**Required action**
Your task is to copy every line of the records below that contains "lettre".

* * * * * * *

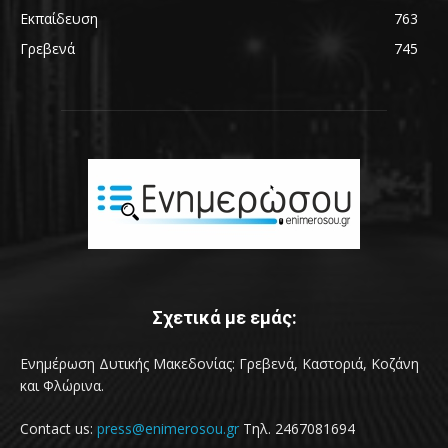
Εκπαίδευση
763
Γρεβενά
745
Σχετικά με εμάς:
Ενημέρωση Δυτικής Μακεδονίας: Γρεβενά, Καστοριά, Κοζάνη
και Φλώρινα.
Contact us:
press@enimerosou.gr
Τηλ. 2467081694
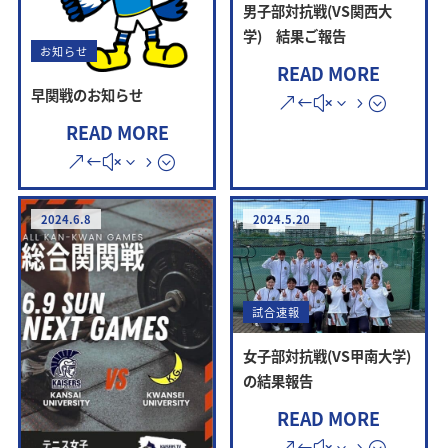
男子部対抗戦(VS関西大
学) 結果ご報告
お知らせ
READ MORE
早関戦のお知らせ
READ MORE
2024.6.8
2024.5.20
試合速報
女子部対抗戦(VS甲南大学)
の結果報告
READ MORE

* * * * * * *

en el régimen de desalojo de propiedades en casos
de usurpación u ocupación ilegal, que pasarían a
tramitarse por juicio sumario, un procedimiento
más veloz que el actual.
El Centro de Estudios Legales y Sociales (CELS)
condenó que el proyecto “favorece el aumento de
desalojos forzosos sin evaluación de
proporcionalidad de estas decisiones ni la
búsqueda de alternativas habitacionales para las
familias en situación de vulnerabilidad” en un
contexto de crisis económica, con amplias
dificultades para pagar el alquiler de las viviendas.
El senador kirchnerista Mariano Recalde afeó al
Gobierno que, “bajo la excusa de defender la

* * * * * * *

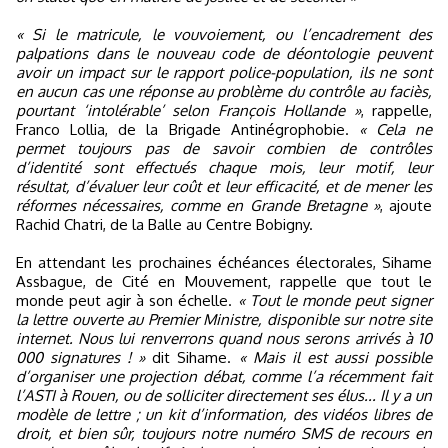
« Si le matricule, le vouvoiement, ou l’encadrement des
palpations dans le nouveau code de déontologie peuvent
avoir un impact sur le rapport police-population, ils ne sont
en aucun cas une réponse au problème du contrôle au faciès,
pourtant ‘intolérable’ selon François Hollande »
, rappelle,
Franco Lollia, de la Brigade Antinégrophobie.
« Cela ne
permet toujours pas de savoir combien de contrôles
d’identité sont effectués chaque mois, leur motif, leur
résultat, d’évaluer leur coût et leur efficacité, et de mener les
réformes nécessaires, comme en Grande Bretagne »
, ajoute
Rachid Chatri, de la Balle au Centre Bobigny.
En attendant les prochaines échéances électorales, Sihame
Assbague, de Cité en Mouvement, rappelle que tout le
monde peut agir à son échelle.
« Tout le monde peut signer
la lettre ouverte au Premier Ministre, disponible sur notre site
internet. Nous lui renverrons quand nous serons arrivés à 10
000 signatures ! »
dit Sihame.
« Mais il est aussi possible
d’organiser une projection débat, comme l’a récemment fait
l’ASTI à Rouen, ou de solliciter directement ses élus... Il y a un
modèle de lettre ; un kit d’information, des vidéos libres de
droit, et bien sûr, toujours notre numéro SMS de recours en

* * * * * * *

**The answer**
la lettre ouverte au Premier Ministre, disponible sur notre site
modèle de lettre ; un kit d’information, des vidéos libres de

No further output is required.